Bounding box prediction data:
--- --- ---
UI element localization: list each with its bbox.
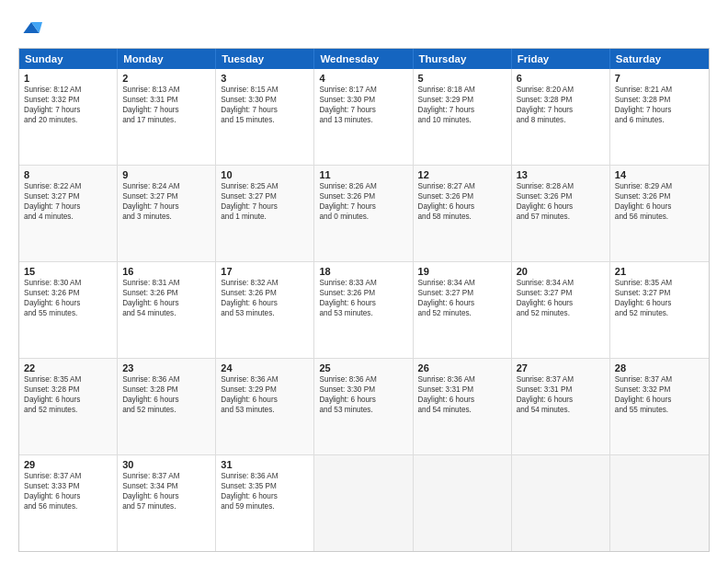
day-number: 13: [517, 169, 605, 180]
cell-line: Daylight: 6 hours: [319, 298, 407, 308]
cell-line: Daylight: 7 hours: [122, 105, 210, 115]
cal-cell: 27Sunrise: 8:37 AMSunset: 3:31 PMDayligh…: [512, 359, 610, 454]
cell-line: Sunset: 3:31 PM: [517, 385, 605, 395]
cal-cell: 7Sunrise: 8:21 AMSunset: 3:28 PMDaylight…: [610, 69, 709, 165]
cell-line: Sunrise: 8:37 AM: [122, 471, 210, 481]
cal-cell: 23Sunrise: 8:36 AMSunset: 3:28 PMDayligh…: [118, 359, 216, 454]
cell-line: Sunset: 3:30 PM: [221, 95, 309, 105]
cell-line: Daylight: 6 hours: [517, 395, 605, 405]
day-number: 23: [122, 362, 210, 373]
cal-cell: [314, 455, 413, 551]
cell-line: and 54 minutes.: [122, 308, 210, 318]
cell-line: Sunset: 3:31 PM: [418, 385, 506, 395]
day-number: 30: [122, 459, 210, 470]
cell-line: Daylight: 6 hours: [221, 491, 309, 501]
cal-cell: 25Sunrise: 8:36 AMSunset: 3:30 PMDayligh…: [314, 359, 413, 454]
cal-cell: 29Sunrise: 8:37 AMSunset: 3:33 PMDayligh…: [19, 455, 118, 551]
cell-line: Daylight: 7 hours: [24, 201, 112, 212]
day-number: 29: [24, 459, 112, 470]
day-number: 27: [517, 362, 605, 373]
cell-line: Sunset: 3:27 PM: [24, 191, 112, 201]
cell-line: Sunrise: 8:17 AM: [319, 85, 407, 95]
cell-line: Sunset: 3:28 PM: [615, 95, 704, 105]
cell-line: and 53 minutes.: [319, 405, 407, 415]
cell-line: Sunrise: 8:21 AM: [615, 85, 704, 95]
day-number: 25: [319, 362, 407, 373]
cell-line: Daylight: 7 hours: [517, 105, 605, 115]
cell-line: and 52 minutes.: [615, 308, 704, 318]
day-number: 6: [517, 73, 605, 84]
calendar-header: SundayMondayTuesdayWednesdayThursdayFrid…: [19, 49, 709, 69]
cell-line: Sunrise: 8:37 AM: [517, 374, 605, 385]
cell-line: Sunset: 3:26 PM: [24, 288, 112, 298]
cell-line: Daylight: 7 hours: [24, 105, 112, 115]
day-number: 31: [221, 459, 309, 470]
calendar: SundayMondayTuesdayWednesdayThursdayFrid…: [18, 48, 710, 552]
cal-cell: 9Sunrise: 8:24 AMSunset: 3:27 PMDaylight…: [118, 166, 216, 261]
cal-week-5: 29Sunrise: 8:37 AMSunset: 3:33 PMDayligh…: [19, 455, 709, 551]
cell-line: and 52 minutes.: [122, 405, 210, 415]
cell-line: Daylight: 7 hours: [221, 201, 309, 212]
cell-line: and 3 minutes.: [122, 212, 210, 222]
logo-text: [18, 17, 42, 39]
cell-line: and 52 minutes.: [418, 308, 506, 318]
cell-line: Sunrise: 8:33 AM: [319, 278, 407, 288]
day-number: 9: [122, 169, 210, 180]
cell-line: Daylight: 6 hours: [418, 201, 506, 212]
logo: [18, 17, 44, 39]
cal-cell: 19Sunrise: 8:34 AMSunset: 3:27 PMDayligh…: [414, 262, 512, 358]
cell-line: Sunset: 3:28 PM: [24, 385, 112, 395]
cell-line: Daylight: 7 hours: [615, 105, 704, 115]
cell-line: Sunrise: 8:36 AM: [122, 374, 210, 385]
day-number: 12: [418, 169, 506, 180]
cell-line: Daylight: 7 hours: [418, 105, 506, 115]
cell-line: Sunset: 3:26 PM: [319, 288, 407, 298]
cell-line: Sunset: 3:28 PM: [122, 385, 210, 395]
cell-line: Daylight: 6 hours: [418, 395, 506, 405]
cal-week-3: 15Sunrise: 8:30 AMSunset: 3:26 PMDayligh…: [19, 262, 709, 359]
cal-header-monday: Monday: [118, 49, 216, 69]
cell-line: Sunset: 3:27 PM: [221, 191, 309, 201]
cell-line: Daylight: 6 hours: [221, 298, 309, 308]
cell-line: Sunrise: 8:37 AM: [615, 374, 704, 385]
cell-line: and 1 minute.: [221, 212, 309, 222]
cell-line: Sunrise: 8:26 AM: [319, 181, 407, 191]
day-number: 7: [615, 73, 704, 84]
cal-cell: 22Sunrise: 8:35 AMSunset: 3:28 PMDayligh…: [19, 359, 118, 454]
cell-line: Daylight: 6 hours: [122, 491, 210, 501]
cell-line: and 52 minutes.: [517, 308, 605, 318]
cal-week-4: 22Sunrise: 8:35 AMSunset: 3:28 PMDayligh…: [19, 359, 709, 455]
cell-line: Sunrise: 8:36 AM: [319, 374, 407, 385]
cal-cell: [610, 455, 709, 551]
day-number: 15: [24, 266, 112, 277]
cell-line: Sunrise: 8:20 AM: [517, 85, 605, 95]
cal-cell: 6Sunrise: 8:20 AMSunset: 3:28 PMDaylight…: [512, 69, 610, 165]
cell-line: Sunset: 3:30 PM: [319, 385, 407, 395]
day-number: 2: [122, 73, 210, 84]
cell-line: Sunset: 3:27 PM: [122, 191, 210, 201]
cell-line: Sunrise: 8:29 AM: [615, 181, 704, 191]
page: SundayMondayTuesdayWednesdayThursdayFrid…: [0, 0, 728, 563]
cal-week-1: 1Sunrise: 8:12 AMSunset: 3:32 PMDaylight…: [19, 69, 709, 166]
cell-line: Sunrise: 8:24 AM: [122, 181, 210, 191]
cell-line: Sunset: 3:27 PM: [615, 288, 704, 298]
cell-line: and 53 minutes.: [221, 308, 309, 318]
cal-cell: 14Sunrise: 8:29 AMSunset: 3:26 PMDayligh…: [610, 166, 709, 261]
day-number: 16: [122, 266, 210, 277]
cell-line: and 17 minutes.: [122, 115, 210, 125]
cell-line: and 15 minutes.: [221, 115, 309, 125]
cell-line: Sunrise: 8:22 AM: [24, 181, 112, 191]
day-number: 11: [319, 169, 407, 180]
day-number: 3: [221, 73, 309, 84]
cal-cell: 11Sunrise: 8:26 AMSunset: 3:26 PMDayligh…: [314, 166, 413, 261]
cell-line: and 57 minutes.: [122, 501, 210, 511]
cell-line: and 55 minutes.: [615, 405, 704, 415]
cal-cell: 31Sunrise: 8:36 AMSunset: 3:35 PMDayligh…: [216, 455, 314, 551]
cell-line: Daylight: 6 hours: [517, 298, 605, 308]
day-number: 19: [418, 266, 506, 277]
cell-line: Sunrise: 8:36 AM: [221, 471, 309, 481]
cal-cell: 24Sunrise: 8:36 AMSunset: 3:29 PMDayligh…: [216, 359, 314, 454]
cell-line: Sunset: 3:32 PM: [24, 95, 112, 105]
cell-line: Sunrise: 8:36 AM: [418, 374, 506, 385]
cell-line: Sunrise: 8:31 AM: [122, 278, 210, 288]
--- --- ---
EXERCISE AIM: Check each line above for the word "week" and copy the ones that have it.

COMPLETED EXERCISE:
cal-week-5: 29Sunrise: 8:37 AMSunset: 3:33 PMDayligh…: [19, 455, 709, 551]
cal-week-3: 15Sunrise: 8:30 AMSunset: 3:26 PMDayligh…: [19, 262, 709, 359]
cal-week-4: 22Sunrise: 8:35 AMSunset: 3:28 PMDayligh…: [19, 359, 709, 455]
cal-week-1: 1Sunrise: 8:12 AMSunset: 3:32 PMDaylight…: [19, 69, 709, 166]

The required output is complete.